Find which rows are not digits in specific DF column?-CodePudding

I have a dataframe with 40 columns x 2.5 million rows (many financial securities)

df['AMT_ISSUED'] is supposed to be integers but I am getting an error such as

 '>=' not supported between instances of 'str' and 'int'

when I try df2 = df.loc[df['AMT_ISSUED']>=1]

converting to int:df['AMT_ISSUED'] = df['AMT_ISSUED'].astype('int64')

I get: invalid literal for int() with base 10:

Maybe I have a very big number in there?

My question is how can I create a df['IS DIGIT'] (true or false) using isdigit() function to start inspecting the data.

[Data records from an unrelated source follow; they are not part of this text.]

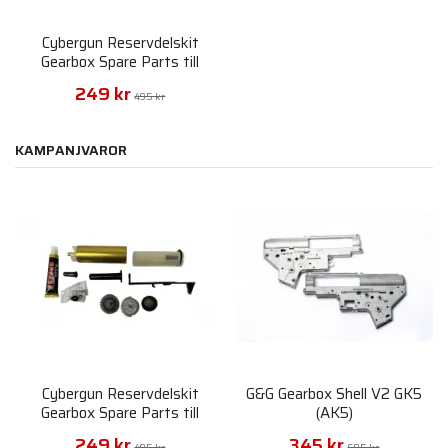
Cybergun Reservdelskit
Gearbox Spare Parts till
Marui
249 kr
495 kr
KAMPANJVAROR
Cybergun Reservdelskit
G&G Gearbox Shell V2 GK5
Gearbox Spare Parts till
(AK5)
Marui
249 kr
345 kr
495 kr
695 kr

CodePudding user response：

Use

df["IS_DIGIT"] = df["AMT_ISSUED"].apply(str.isnumeric)

CodePudding user response：

use apply with a custom function like this.

Python 3.x

def isdigit(x):
    return isinstance(x, (int, float, complex)) and not isinstance(x, bool)

df['IS DIGIT'] = df['AMT_ISSUED'].apply(isdigit)

Python 2.x

def isdigit(x):
    return isinstance(x, (int, float, complex)) and not isinstance(x, bool)

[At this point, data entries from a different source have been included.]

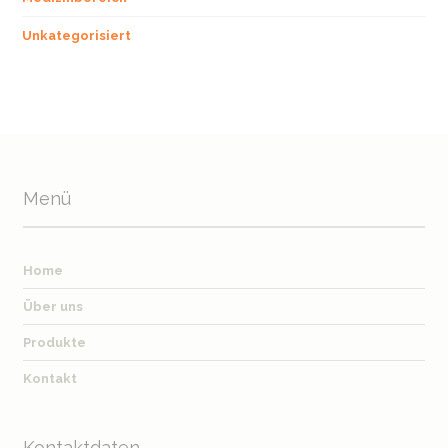
Unkategorisiert
Menü
Home
Über uns
Produkte
Kontakt
Kontaktdaten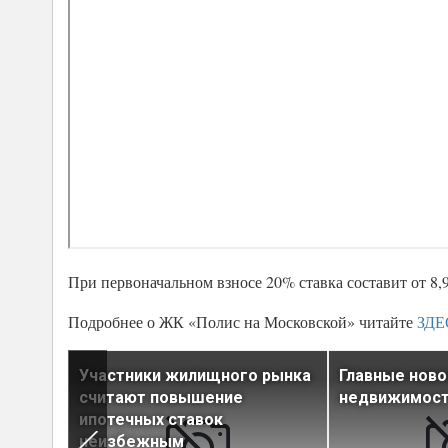
При первоначальном взносе 20% ставка составит от 8,
Подробнее о ЖК «Полис на Московской» читайте
ЗДЕ
Участники жилищного рынка
Главные ново
считают повышение
недвижимости
енной
ипотечных ставок
неизбежным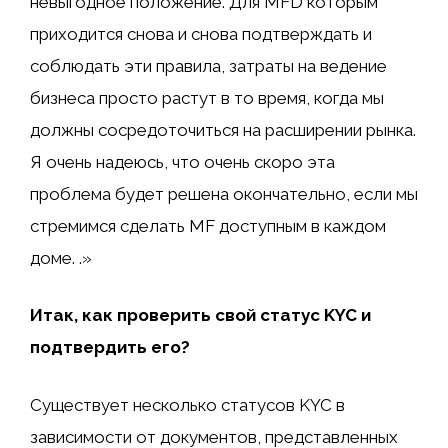
невыгодное положение. Для MFD которым
приходится снова и снова подтверждать и
соблюдать эти правила, затраты на ведение
бизнеса просто растут в то время, когда мы
должны сосредоточиться на расширении рынка.
Я очень надеюсь, что очень скоро эта
проблема будет решена окончательно, если мы
стремимся сделать MF доступным в каждом
доме. .»
Итак, как проверить свой статус KYC и
подтвердить его?
Существует несколько статусов KYC в
зависимости от документов, представленных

df['IS DIGIT'] = df['AMT_ISSUED'].apply(isdigit)

You can check how many non-numeric values are there in your dataframe by

df['IS DIGIT'].value_counts()

Also, note that ValueError: invalid literal for int() with base 10 occurs when you convert the string or decimal or characters values not formatted as an integer.